CIA Therapist: Okay, and how do you feel right now?
Stan: I dunno, a little...sad?
CIA Therapist: And do you know why?
Stan: Because I... miss him?
CIA Therapist: No, because you're a LADY!!

  • Used as a throwaway gag in Phineas and Ferb. They cut away from Perry and Doofenshmirtz and when we see them again Perry has Doof on a couch talking about his childhood for a moment before they react to something happening offscreen.
  • Used with a bench (and complete with reading glasses and a notepad) by Twilight Sparkle in the My Little Pony Friendship Is Magic episode "Lesson Zero" in an attempt to alleviate her friend Rainbow Dash's mistakenly perceived anger issues.

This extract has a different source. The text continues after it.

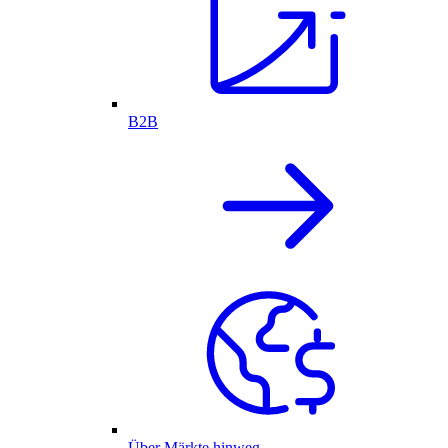
B2B
Über Märkte hinweg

  • Used in the Veggie Tales silly song "I Love My Lips". Larry sings the song while lying on the couch, in therapy with Dr. Archibald. Twice in the song, he gets so carried away that he gets up and starts dancing around the room.
  • Dr Scratchensniff from Animaniacs would have these in his office. One episode ('La La Law') featuers him lugging a new one on his back from a supply shop to his (illegally parked) car.
  • In the Phineas and Ferb episode "The Monster from Id" its revealed that Baljeet went to pyschology camp. Cut to a flashback of a hundred kids talking to other kids on couches, all saying "And how did that make you feel?"